Connectors Overview
Katalogue uses Connectors to pull/extract metadata from datasources.
This section lists all connectors in Katalogue and connector-specific information.
| Connector | Category | Connector Type |
|---|---|---|
| Databricks | database | primary |
| dbt | transformation | secondary |
| IBM DB2 | database | primary |
| Microsoft SQL Server | database | primary |
| ODBC | database | primary |
| Oracle | database | primary |
| PostgreSQL | database | primary |
| Snowflake | database | primary |
Connection Requirements
Section titled “Connection Requirements”Getting a connection to a datasource to work is fairly straight forward, but there are a few things to keep in mind:
- Network connectivity. Make sure that the appropriate firewall openings between the Katalogue backend API service and the datasource are in place.
- User permissions. Make sure that there is a user with the right permissions in each datasource that is to be synced. Common for all connectors is that Katalogue only reads metadata from information schema or similar. For security reasons, it is strongly recommended to limit each user to only have read access to the required resources. Each connector require its own connection credentials and permissions, see the page for each connector for specifics.
See the Datasource Syncing section on more details on how to actually create a connection in the GUI.
Primary and Secondary Connectors
Section titled “Primary and Secondary Connectors”The concept of primary and secondary connectors are only relevant when setting up multiple connections in a System that refer to the same database. A scenario for that is to have a Snowflake-based data warehouse which uses dbt for transformations. In such a scenario, it is possible to use only a dbt connection or a Snowflake connection. Using only the dbt connection will create the database structure with schemas, tables and columns with datatypes etc. and some additional dbt-related metadata like the raw, uncompiled dataset definitions. Some metadata, like the number of rows in a table, will not be available though since that metadata does not exist in dbt. The opposite is true when setting up a Snowflake connection, all metadata that only exist in dbt will be missed.
However, having two connections that update the same asset might lead to unwanted behaviour like flip-flop updates of table descriptions (if there are different descriptions in Snowflake and dbt, the description will change on each sync).
Enter the concept of primary and secondary connectors in Katalogue. It is a way to combine metadata from multiple sources in a controlled manner. Primary connectors are dominant when it comes to schema metadata, and secondary connectors are dominant when it comes to descriptions. This means that when there are two connections that refer to the same database, schema-related information like table name, datatypes etc will only be updated by the primary connector, whilst descriptions will only be updated by the secondary connector.
If there is a table that only exist in dbt, it will show up in Katalogue and have the dbt connection as owner “under the hood”, but the asset will be “claimed” by the Snowflake connection if/when it appears in Snowflake. If the opposite is true, a table exists only in Snowflake and not in dbt, the dbt-related metadata will be added to the asset once it appear in dbt, but the Snowflake connection will continue to be the owner of the asset.

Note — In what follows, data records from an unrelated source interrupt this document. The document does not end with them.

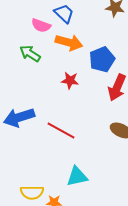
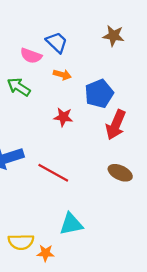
orange arrow: (69, 42) -> (62, 75), size x0.6

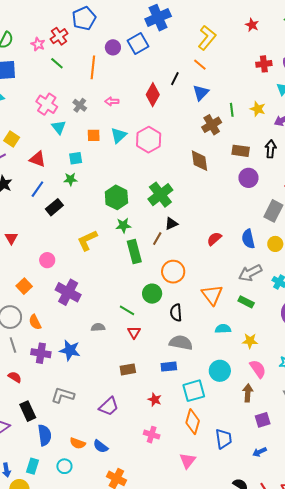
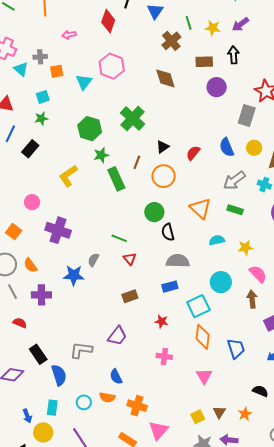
gray cross: (80, 105) -> (40, 57), moved, turned -32
yellow star: (258, 109) -> (213, 28), moved
cyan triangle: (119, 135) -> (84, 82), moved
black triangle: (171, 224) -> (163, 147), moved
orange circle: (173, 272) -> (164, 176), moved
green circle: (152, 294) -> (154, 212), moved
gray semicircle: (98, 327) -> (93, 260), turned -48
blue star: (70, 350) -> (74, 275), moved
gray L-shape: (63, 395) -> (81, 350), moved
orange semicircle: (78, 443) -> (107, 397), moved
blue semicircle: (101, 446) -> (116, 377), turned 35

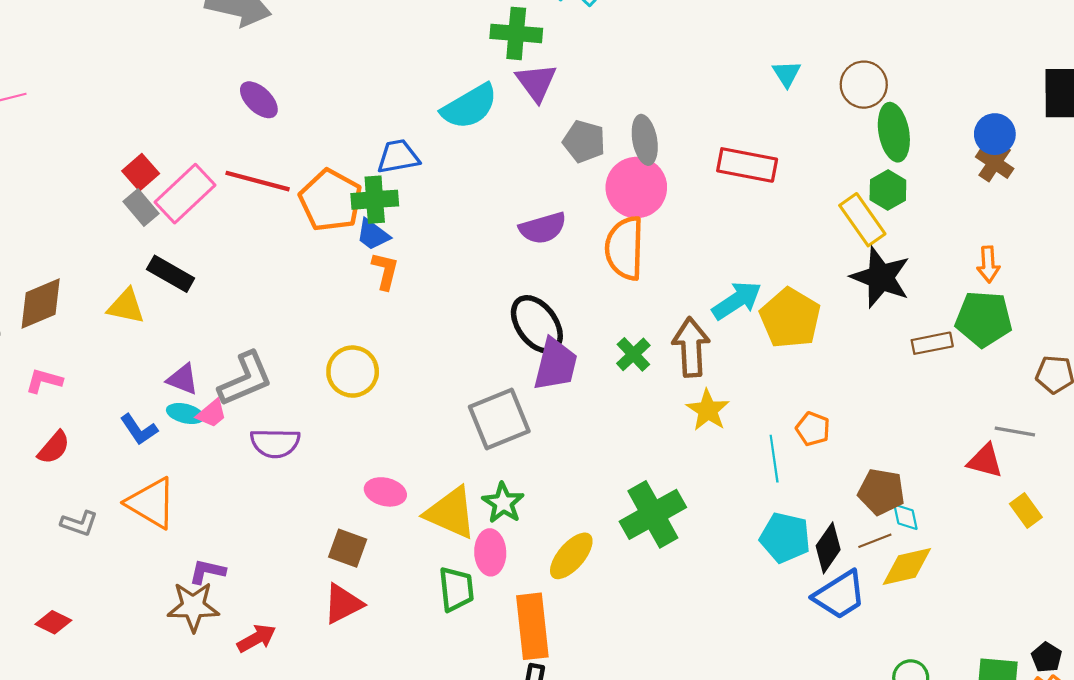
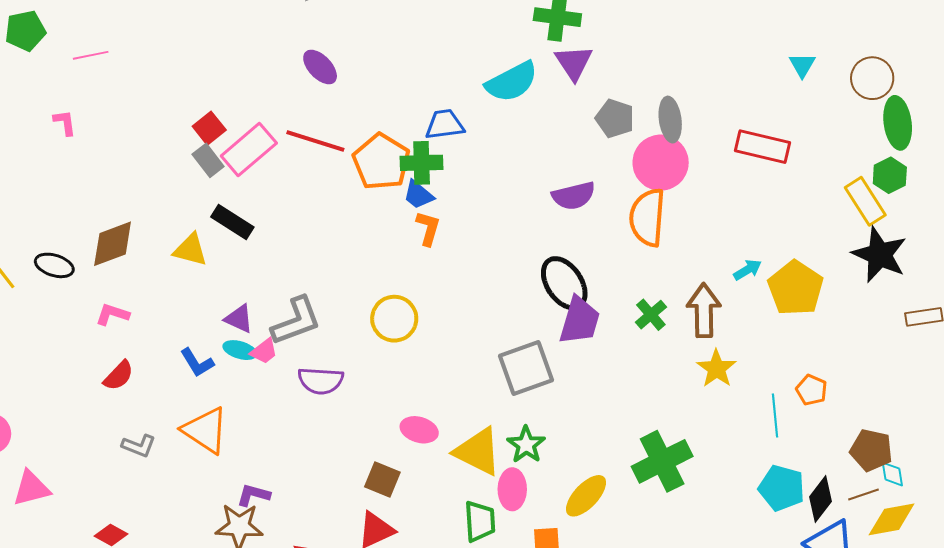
cyan arrow: (737, 300) -> (747, 270), size x0.6

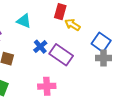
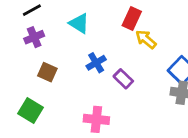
purple rectangle: (61, 55) -> (123, 79), size x0.6

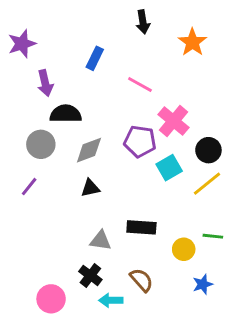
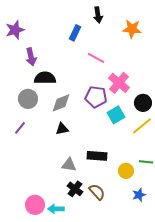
orange star: (192, 42) -> (132, 29), turned -30
blue rectangle: (95, 58) -> (75, 33), moved
black cross: (90, 276) -> (75, 189), moved
cyan arrow: (111, 300) -> (56, 209), moved

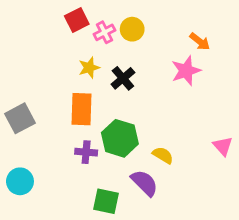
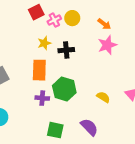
orange arrow: (200, 41) -> (104, 24), moved
black cross: (123, 78) -> (66, 50), turned 35
yellow semicircle: (163, 155) -> (103, 97), moved
purple semicircle: (144, 183) -> (89, 127), moved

This property is only visible to users as a filter option in the GUI. It is possible to filter on “Connector” to find assets that only exist in one or the other connection, or both. This way, it is possible to find e.g. “dead” tables in Snowflake where its counterpart has been removed from dbt.

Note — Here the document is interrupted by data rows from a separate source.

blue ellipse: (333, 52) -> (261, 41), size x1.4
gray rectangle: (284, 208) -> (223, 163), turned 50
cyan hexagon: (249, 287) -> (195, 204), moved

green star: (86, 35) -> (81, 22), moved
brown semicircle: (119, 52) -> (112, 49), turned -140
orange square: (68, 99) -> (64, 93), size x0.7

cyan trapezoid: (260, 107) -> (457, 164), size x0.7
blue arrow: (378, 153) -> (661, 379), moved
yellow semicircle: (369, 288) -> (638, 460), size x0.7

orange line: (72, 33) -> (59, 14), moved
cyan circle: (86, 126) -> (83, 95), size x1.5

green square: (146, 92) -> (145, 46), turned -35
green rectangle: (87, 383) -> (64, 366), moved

Supported combinations of connections are these:
- One primary connection
- One secondary connection
- One primary and one secondary connection
Eventhough it is technically possible to set up multiple primary connection, one primary connector and multiple secondary connections etc, it will probably result in unexpected behaviour.
Disabling a Connector
Section titled “Disabling a Connector”On some occasions, it might be useful to completely disable a connector in Katalogue. The primary use case for this is to simplify installation in environments where the connector is never going to be used.

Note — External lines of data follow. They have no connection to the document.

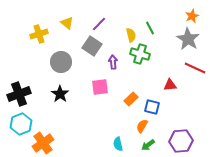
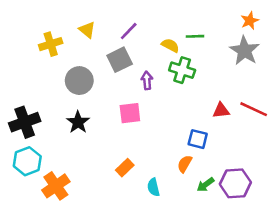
green line: (150, 28) -> (195, 36), turned -64
yellow semicircle: (131, 35) -> (170, 45), turned -48
gray square: (92, 46) -> (120, 60), turned 30
red line: (195, 68) -> (254, 109), moved
orange rectangle: (131, 99) -> (125, 168), moved
green arrow: (148, 145) -> (205, 185), moved

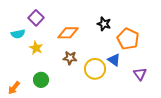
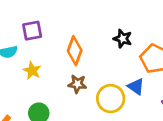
purple square: (36, 18) -> (32, 31), turned 35
orange diamond: (68, 33) -> (75, 51), turned -70

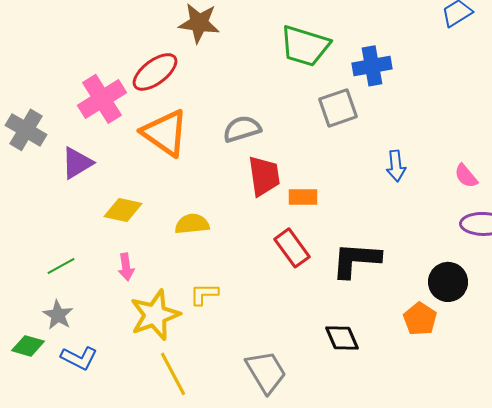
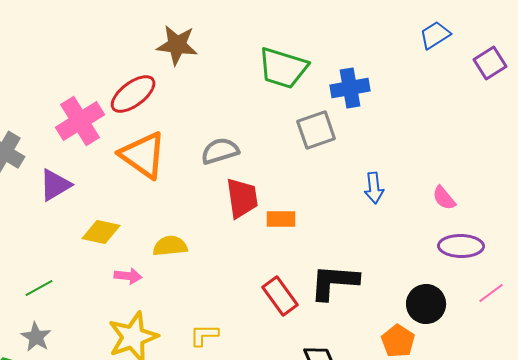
red rectangle: (292, 248) -> (280, 296), moved
pink arrow: (126, 267) -> (128, 276), moved, turned -76
yellow L-shape: (204, 294) -> (204, 335), moved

Disabling a connector has the following effects:
- The Nodejs package(s) used for the connector will not be loaded (“required”) by the backend API service
- The connector cannot be selected when adding/editing a connection in the GUI
- Previously created Datasource sync tasks for any connections that use the connector will fail with an error which says that the connector is disabled
Disabling a connector DOES NOT affect this (hence, this must be handled manually to completely disable the connector):
/api/package.json, meaning that runningnpm installwill still try to install the Nodejs package(s) used for the connector- Any other connector-specific steps in the
/api/Dockerfile
To disable a connector, set the <CONNECTOR_CODE>_IS_ENABLED config parameter to false, either as an environment variable or in the config file. E.g. to disable the Oracle connector, add the key config.connectors.oracle.ORACLE_IS_ENABLED=false to the config file.